Rocks are not the first things I’d think to bring on a 480-mile pilgrimage walk across northern Spain. Hiking shoes, dry-wicking shirts, sunscreen: yes. But rocks? Though not shown on any packing list, I would wager that many of my fellow pilgrims along the route to Santiago de Compostela (a journey popularly known as the Camino), are carrying their own rocks.
The rock is meant to symbolize all our fears, burdens, and expectations about our pilgrimage. Some pilgrims carry a rock from home. Others, learning of the tradition only after being on the trail, pick one up as they walk along. We won’t carry them to Santiago though. Along “The Way” there stands an iron cross. When pilgrims arrive at this cross, they leave at the bottom of it the rock they’ve carried — symbolically placing all their worries, fears, anxieties, burdens, and expectations at the foot of the cross.
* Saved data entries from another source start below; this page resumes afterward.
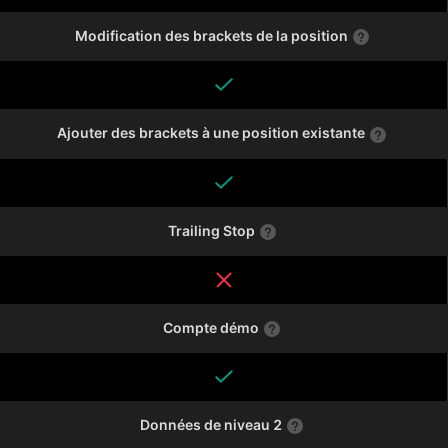
Modification des brackets de la position
Ajouter des brackets à une position existante
Trailing Stop
Compte démo
Données de niveau 2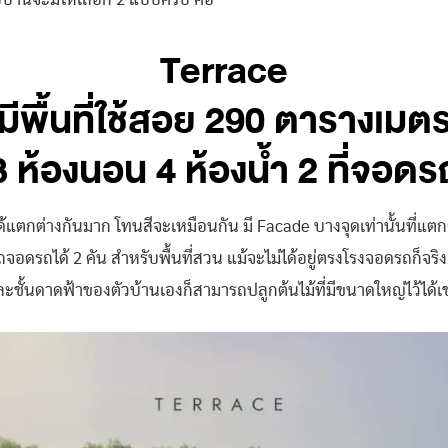
บ้านจะมีให้เลือก 2 แบบครับ คือ
Terrace
มีพื้นที่ใช้สอย 290 ตารางเมต
3 ห้องนอน 4 ห้องน้ำ 2 ที่จอดร
ด้แตกต่างกันมาก โทนสีจะเหมือนกัน มี Facade บางจุดเท่านั้นที่แตกต
จอดรถได้ 2 คัน สำหรับพื้นที่สวน แม้จะไม่ได้อยู่ตรงโรงจอดรถก็จร
ะชั้นดาดฟ้าของตัวบ้านเองก็สามารถปลูกต้นไม้ที่มีขนาดใหญ่ไว้ได้เ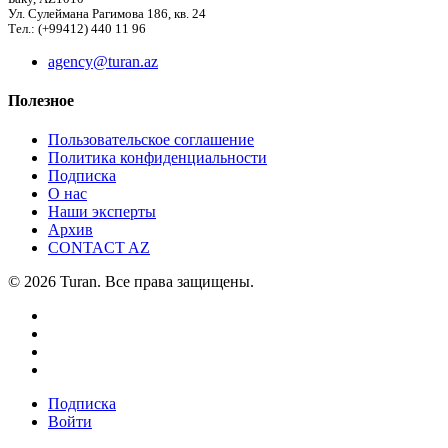
Ул. Сулеймана Рагимова 186, кв. 24
Тел.: (+99412) 440 11 96
agency@turan.az
Полезное
Пользовательское соглашение
Политика конфиденциальности
Подписка
О нас
Наши эксперты
Архив
CONTACT AZ
© 2026 Turan. Все права защищены.
Подписка
Войти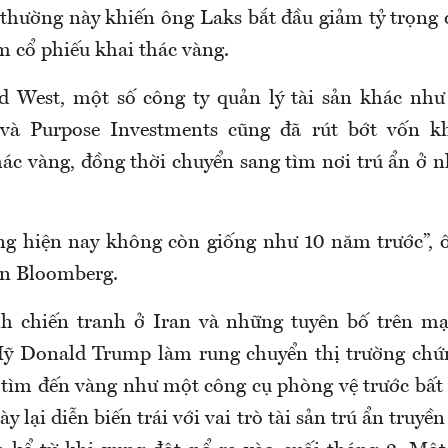
 thường này khiến ông Laks bắt đầu giảm tỷ trọng 
 cổ phiếu khai thác vàng.
 West, một số công ty quản lý tài sản khác như 
à Purpose Investments cũng đã rút bớt vốn k
hác vàng, đồng thời chuyển sang tìm nơi trú ẩn ở
ng hiện nay không còn giống như 10 năm trước”,
tin Bloomberg.
nh chiến tranh ở Iran và những tuyên bố trên mạ
ỹ Donald Trump làm rung chuyển thị trường chứ
ẽ tìm đến vàng như một công cụ phòng vệ trước bất
y lại diễn biến trái với vai trò tài sản trú ẩn truyề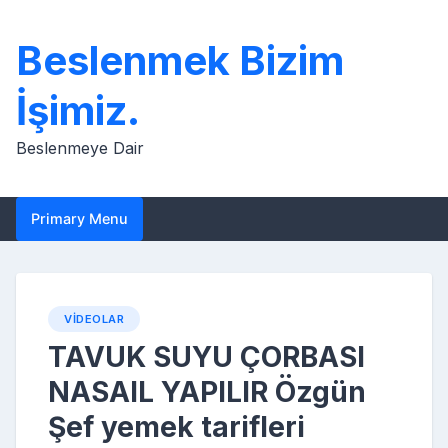
Skip
to
Beslenmek Bizim
content
İşimiz.
Beslenmeye Dair
Primary Menu
VIDEOLAR
TAVUK SUYU ÇORBASI
NASAIL YAPILIR Özgün
Şef yemek tarifleri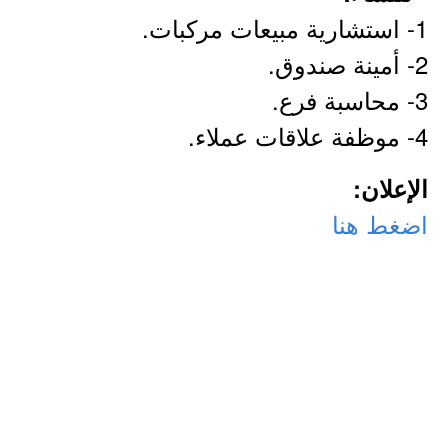
1- استشارية مبيعات مركبات.
2- أمينة صندوق.
3- محاسبة فرع.
4- موظفة علاقات عملاء.
الإعلان:
اضغط هنا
Ten days before I left on my pilgrimage, I gathered friends and family together for a pre-Camino send-off. My friend Sr. Elizabeth Anne gave a blessing and then anointed my eyes, my hands, and my feet. I took some time to tell the group the history of the pilgrimage.
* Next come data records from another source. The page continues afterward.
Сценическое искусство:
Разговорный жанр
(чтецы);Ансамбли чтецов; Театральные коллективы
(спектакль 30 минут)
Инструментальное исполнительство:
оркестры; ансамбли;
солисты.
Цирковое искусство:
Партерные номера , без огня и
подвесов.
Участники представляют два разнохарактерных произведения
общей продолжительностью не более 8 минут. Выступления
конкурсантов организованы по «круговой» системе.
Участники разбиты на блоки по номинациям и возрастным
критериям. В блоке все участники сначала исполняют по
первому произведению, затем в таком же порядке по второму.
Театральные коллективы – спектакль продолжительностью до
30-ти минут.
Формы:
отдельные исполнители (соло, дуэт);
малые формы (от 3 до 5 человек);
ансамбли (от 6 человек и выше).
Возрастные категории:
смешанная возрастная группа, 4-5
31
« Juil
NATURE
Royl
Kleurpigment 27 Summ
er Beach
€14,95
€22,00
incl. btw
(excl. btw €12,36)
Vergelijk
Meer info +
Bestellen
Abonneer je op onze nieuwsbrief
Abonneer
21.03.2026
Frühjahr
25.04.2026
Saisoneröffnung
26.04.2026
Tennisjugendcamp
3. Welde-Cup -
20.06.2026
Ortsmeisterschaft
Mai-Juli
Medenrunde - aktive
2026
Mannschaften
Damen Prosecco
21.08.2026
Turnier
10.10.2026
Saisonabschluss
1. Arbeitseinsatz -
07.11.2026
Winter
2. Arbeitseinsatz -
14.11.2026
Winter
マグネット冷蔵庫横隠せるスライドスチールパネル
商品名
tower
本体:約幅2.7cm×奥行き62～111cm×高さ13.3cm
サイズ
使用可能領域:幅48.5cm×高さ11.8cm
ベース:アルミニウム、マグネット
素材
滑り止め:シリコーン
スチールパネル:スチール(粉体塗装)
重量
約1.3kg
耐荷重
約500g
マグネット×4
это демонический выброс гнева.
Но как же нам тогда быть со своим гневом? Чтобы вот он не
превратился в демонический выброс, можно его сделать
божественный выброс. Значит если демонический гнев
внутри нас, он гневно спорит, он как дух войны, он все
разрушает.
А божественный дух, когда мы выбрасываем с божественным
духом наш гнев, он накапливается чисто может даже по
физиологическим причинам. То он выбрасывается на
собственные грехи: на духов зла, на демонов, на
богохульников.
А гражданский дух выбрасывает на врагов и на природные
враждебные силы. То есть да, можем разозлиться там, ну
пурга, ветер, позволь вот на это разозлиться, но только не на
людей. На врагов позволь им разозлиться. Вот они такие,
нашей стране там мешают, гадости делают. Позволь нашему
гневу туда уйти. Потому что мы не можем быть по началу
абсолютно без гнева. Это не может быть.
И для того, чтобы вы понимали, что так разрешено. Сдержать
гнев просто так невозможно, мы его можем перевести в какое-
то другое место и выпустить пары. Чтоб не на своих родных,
“This trail has been around more than a thousand years. St. Francis walked it; so did King Ferdinand and Queen Isabella. Even Shirley MacLaine, more recently.” Some chuckled at the variety in that group. “Back in the day, it was believed that the relics of St. James the apostle were buried at Santiago, but that has since been questioned. Today, people walk for various reasons.”
After my friends listened to my story, they asked some questions.
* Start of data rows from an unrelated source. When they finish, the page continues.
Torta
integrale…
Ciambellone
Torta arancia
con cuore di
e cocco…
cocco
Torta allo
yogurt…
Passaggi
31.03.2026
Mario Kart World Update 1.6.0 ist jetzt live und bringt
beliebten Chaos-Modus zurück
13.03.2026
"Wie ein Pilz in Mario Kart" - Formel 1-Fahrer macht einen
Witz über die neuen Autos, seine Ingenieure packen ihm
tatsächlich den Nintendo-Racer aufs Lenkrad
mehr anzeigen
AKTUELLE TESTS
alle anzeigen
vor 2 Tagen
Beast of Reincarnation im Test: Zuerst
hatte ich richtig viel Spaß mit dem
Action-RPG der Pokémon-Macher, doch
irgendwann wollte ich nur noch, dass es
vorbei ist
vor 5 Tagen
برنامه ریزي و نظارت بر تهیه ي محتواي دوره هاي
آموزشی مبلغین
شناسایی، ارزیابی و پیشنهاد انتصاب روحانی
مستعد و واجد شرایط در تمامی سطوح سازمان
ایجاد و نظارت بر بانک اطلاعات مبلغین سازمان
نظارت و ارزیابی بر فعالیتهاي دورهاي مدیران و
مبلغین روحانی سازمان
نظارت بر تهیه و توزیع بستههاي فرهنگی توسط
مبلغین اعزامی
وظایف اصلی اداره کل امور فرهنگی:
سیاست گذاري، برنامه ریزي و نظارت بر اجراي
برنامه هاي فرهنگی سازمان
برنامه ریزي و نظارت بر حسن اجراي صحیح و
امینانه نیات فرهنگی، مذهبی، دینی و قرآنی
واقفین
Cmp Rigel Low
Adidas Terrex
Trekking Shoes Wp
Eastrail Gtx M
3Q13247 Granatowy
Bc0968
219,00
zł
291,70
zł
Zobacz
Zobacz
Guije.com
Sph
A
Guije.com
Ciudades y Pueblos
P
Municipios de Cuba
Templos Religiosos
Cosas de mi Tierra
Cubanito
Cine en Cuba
“Didn’t you mention something about rocks?” my friend Maureen asked.
I told the group about the aforementioned tradition. “And this is the rock I’m bringing,” I said as I pulled it out of my pocket and held it up between my thumb and index finger. It was a Fairy Cross. I had learned about them in North Carolina, where I’d dug this one up last fall. The cross-shaped rock is formed when two pieces of the crystal staurolite grow together. One legend explains that these crosses were formed from the tears angels cried upon hearing about the death of Christ.
I passed the rock around and asked everyone to take a moment and put their fears and anxieties in the cross, so I could take those with me and leave them at the foot of that cross along the Camino.
I then pulled a second stone from my pocket, a heart-shaped one a little larger than the first. “And this one is for your wishes and dreams and hopes. I’m not sure where I’ll leave this, but I’ll figure that out when I’m there.” The rocks made their way around the room.
I carried them over the next few days to meet with friends unable to attend the gathering. Sitting with my friend Dawn at a wine bar a few nights before I left, I told her about them. The guy next to us leaned in when he saw them and listened as well. He, too — a total stranger — prayed with them.
So, it is not only physical things that I carry in my pack, but also the collective burdens and dreams of all who are walking this journey with me from afar. By leaving those rocks along this pilgrim’s path, my hope is to lighten my heart and the hearts of those whose burdens — and expectations — I take with me.
What burdens, expectations, fears would you place in the stone cross were it in your hand? What hopes and dreams would you put in the heart-shaped rock? Whether you pray them silently in your heart or write them here, know that I am honored to take them with me.